Saved entries:
........
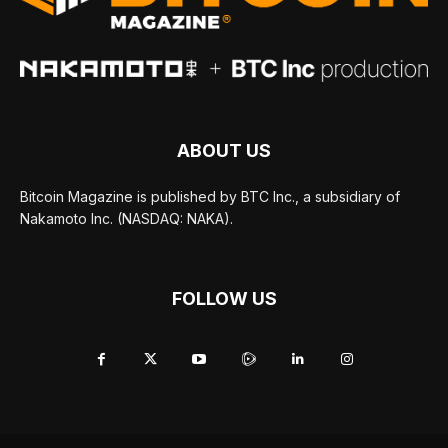
ABOUT US
Bitcoin Magazine is published by BTC Inc., a subsidiary of
Nakamoto Inc. (NASDAQ: NAKA).
FOLLOW US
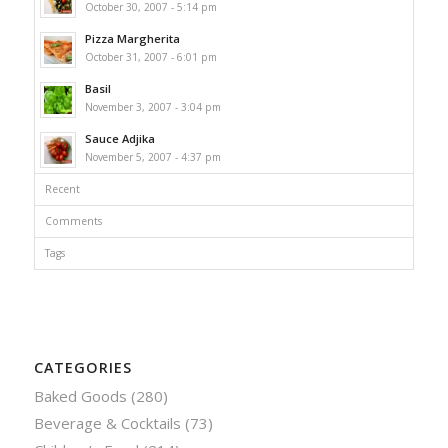
October 30, 2007 - 5:14 pm
Pizza Margherita
October 31, 2007 - 6:01 pm
Basil
November 3, 2007 - 3:04 pm
Sauce Adjika
November 5, 2007 - 4:37 pm
Recent
Comments
Tags
CATEGORIES
Baked Goods
(280)
Beverage & Cocktails
(73)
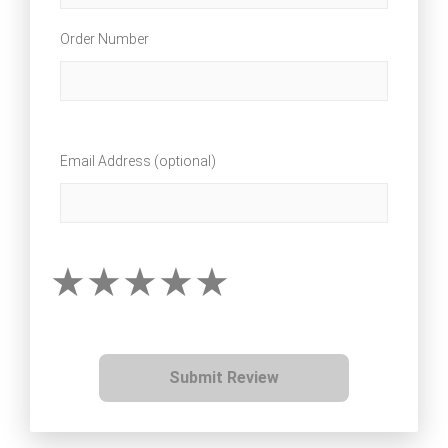
Order Number
Email Address (optional)
Submit Review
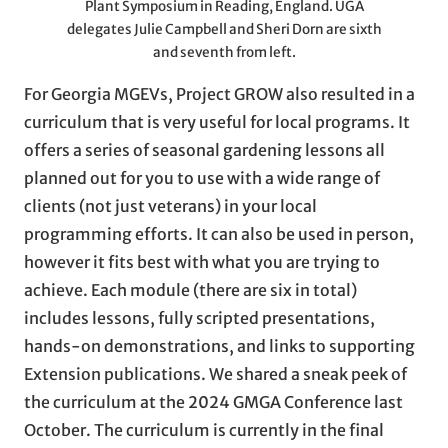
Plant Symposium in Reading, England. UGA
delegates Julie Campbell and Sheri Dorn are sixth
and seventh from left.
For Georgia MGEVs, Project GROW also resulted in a
curriculum that is very useful for local programs. It
offers a series of seasonal gardening lessons all
planned out for you to use with a wide range of
clients (not just veterans) in your local
programming efforts. It can also be used in person,
however it fits best with what you are trying to
achieve. Each module (there are six in total)
includes lessons, fully scripted presentations,
hands-on demonstrations, and links to supporting
Extension publications. We shared a sneak peek of
the curriculum at the 2024 GMGA Conference last
October. The curriculum is currently in the final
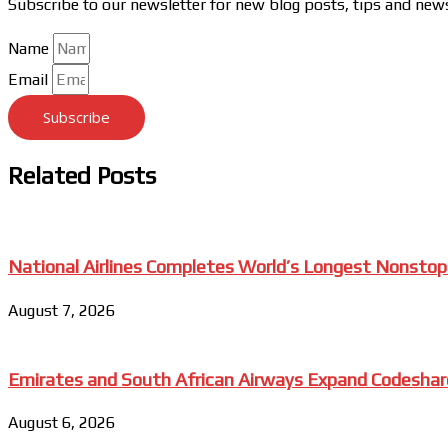
Subscribe to our newsletter for new blog posts, tips and new
Name
Email
Subscribe
Related Posts
National Airlines Completes World’s Longest Nonstop
August 7, 2026
Emirates and South African Airways Expand Codeshar
August 6, 2026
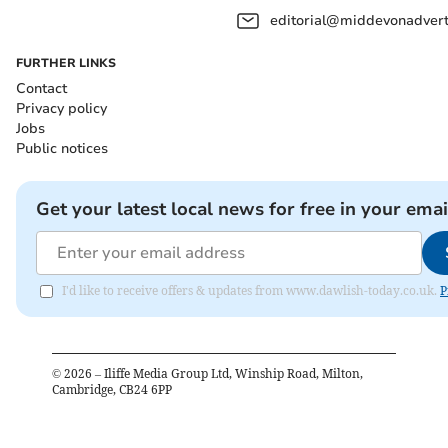
editorial@middevonadverti
FURTHER LINKS
Contact
Privacy policy
Jobs
Public notices
Get your latest local news for free in your emai
I'd like to receive offers & updates from www.dawlish-today.co.uk.
P
©
2026
– Iliffe Media Group Ltd, Winship Road, Milton,
Cambridge, CB24 6PP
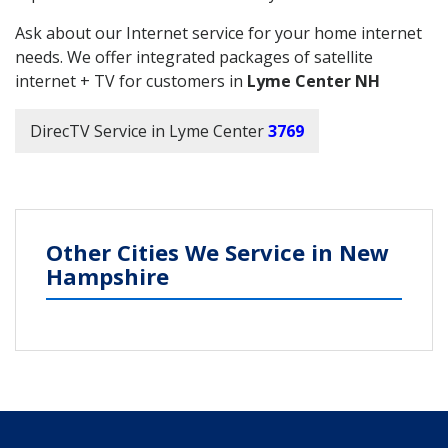
Ask about our Internet service for your home internet
needs. We offer integrated packages of satellite
internet + TV for customers in
Lyme Center NH
DirecTV Service in Lyme Center
3769
Other Cities We Service in New
Hampshire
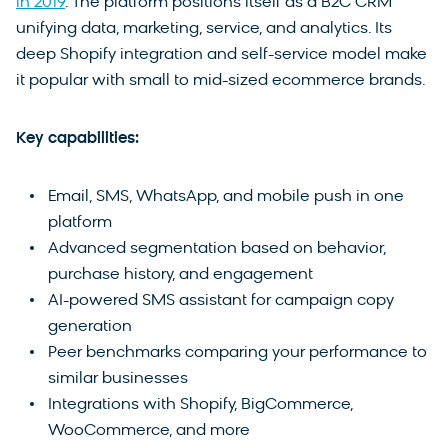
in 2019
. The platform positions itself as a B2C CRM
unifying data, marketing, service, and analytics. Its
deep Shopify integration and self-service model make
it popular with small to mid-sized ecommerce brands.
Key capabilities:
Email, SMS, WhatsApp, and mobile push in one
platform
Advanced segmentation based on behavior,
purchase history, and engagement
AI-powered SMS assistant for campaign copy
generation
Peer benchmarks comparing your performance to
similar businesses
Integrations with Shopify, BigCommerce,
WooCommerce, and more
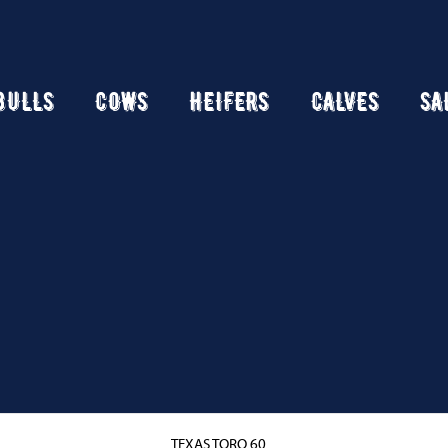
BULLS
COWS
HEIFERS
CALVES
SA
TEXAS TORO 60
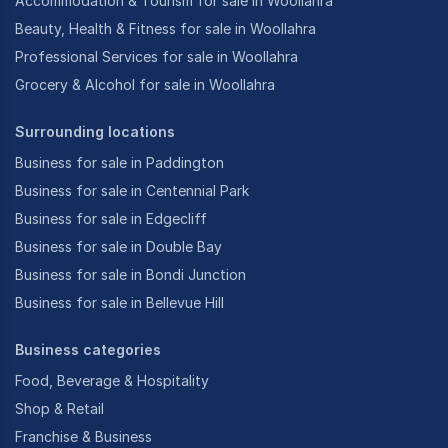
Accommodation & Tourism for sale in Woollahra
Beauty, Health & Fitness for sale in Woollahra
Professional Services for sale in Woollahra
Grocery & Alcohol for sale in Woollahra
Surrounding locations
Business for sale in Paddington
Business for sale in Centennial Park
Business for sale in Edgecliff
Business for sale in Double Bay
Business for sale in Bondi Junction
Business for sale in Bellevue Hill
Business categories
Food, Beverage & Hospitality
Shop & Retail
Franchise & Business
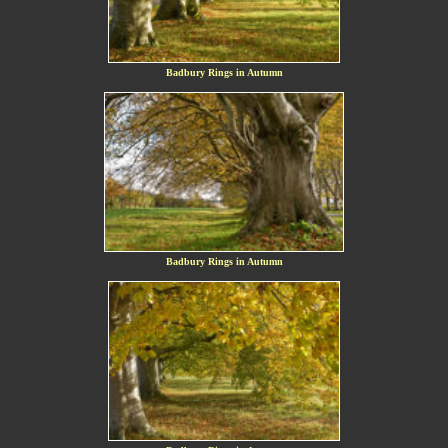
Badbury Rings in Autumn
Badbury Rings in Autumn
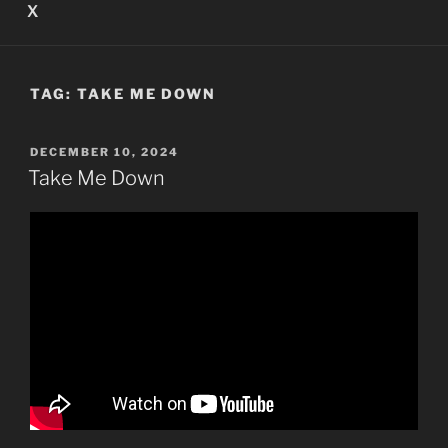
X
TAG:
TAKE ME DOWN
POSTED
DECEMBER 10, 2024
ON
Take Me Down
........
Reproduce the whole of the data, word for word, and omit its pictures.

ABOUT US
Bitcoin Magazine is published by BTC Inc., a subsidiary of
Nakamoto Inc. (NASDAQ: NAKA).
FOLLOW US
October 30, 2007 - 5:14 pm
Pizza Margherita
October 31, 2007 - 6:01 pm
Basil
November 3, 2007 - 3:04 pm
Sauce Adjika
November 5, 2007 - 4:37 pm
Recent
Comments
Tags
CATEGORIES
Baked Goods
(280)
Beverage & Cocktails
(73)
Order Number
Email Address (optional)
Submit Review
Plant Symposium in Reading, England. UGA
delegates Julie Campbell and Sheri Dorn are sixth
and seventh from left.
For Georgia MGEVs, Project GROW also resulted in a
curriculum that is very useful for local programs. It
offers a series of seasonal gardening lessons all
planned out for you to use with a wide range of
clients (not just veterans) in your local
programming efforts. It can also be used in person,
however it fits best with what you are trying to
achieve. Each module (there are six in total)
includes lessons, fully scripted presentations,
hands-on demonstrations, and links to supporting
Extension publications. We shared a sneak peek of
the curriculum at the 2024 GMGA Conference last
October. The curriculum is currently in the final
Subscribe to our newsletter for new blog posts, tips and new
Name
Email
Subscribe
Related Posts
National Airlines Completes World’s Longest Nonstop
August 7, 2026
Emirates and South African Airways Expand Codeshar
August 6, 2026
editorial@middevonadverti
FURTHER LINKS
Contact
Privacy policy
Jobs
Public notices
Get your latest local news for free in your emai
I'd like to receive offers & updates from www.dawlish-today.co.uk.
P
©
2026
– Iliffe Media Group Ltd, Winship Road, Milton,
Cambridge, CB24 6PP
Ask about our Internet service for your home internet
needs. We offer integrated packages of satellite
internet + TV for customers in
Lyme Center NH
DirecTV Service in Lyme Center
3769
Other Cities We Service in New
Hampshire
in 2019
. The platform positions itself as a B2C CRM
unifying data, marketing, service, and analytics. Its
deep Shopify integration and self-service model make
it popular with small to mid-sized ecommerce brands.
Key capabilities:
Email, SMS, WhatsApp, and mobile push in one
platform
Advanced segmentation based on behavior,
purchase history, and engagement
AI-powered SMS assistant for campaign copy
generation
Peer benchmarks comparing your performance to
similar businesses
Integrations with Shopify, BigCommerce,
WooCommerce, and more
BULLS
COWS
HEIFERS
CALVES
SA
TEXAS TORO 60
Accommodation & Tourism for sale in Woollahra
Beauty, Health & Fitness for sale in Woollahra
Professional Services for sale in Woollahra
Grocery & Alcohol for sale in Woollahra
Surrounding locations
Business for sale in Paddington
Business for sale in Centennial Park
Business for sale in Edgecliff
Business for sale in Double Bay
Business for sale in Bondi Junction
Business for sale in Bellevue Hill
Business categories
Food, Beverage & Hospitality
Shop & Retail
Franchise & Business
Badbury Rings in Autumn
Badbury Rings in Autumn
X
TAG:
TAKE ME DOWN
POSTED
DECEMBER 10, 2024
ON
Take Me Down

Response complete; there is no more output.